YOUR ASSIGNMENT
Your answer should be the lines of the data below that contain "with".

RECORDS
===
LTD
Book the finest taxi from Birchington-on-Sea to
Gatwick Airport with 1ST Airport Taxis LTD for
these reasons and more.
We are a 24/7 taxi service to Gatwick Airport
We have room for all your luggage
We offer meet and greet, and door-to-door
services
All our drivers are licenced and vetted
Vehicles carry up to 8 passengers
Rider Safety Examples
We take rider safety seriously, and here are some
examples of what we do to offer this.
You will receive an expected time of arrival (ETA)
===
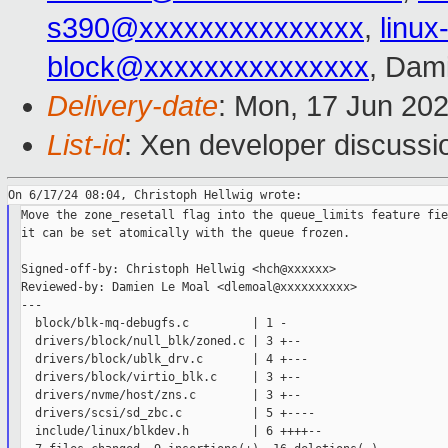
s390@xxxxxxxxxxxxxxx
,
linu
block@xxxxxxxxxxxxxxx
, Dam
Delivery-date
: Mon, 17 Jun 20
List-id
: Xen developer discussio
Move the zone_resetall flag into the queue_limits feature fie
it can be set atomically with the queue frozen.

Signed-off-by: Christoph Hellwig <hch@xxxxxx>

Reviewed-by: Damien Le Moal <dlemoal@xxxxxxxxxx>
===
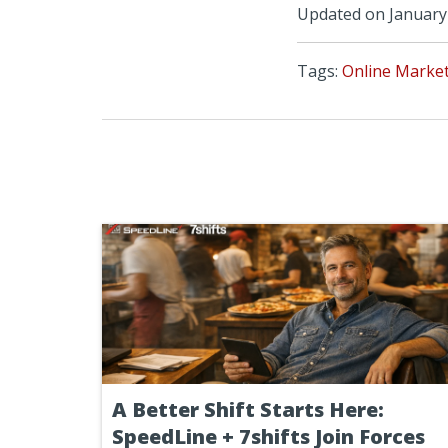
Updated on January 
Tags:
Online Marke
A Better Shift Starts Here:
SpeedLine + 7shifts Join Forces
===
RESULT OF THIS EXERCISE
Gatwick Airport with 1ST Airport Taxis LTD for
it can be set atomically with the queue frozen.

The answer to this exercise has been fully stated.